#### DATA

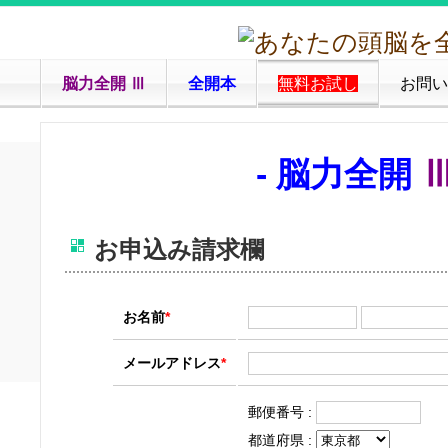
脳力全開 Ⅲ
全開本
無料お試し
お問い
- 脳力全開
お申込み請求欄
お名前
*
メールアドレス
*
郵便番号 :
都道府県 :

########

## TASK
If a record contains a picture, omit the picture and repeat everything else exactly.

## TASK OUTPUT
脳力全開 Ⅲ
全開本
無料お試し
お問い
- 脳力全開
お申込み請求欄
お名前
*
メールアドレス
*
郵便番号 :
都道府県 :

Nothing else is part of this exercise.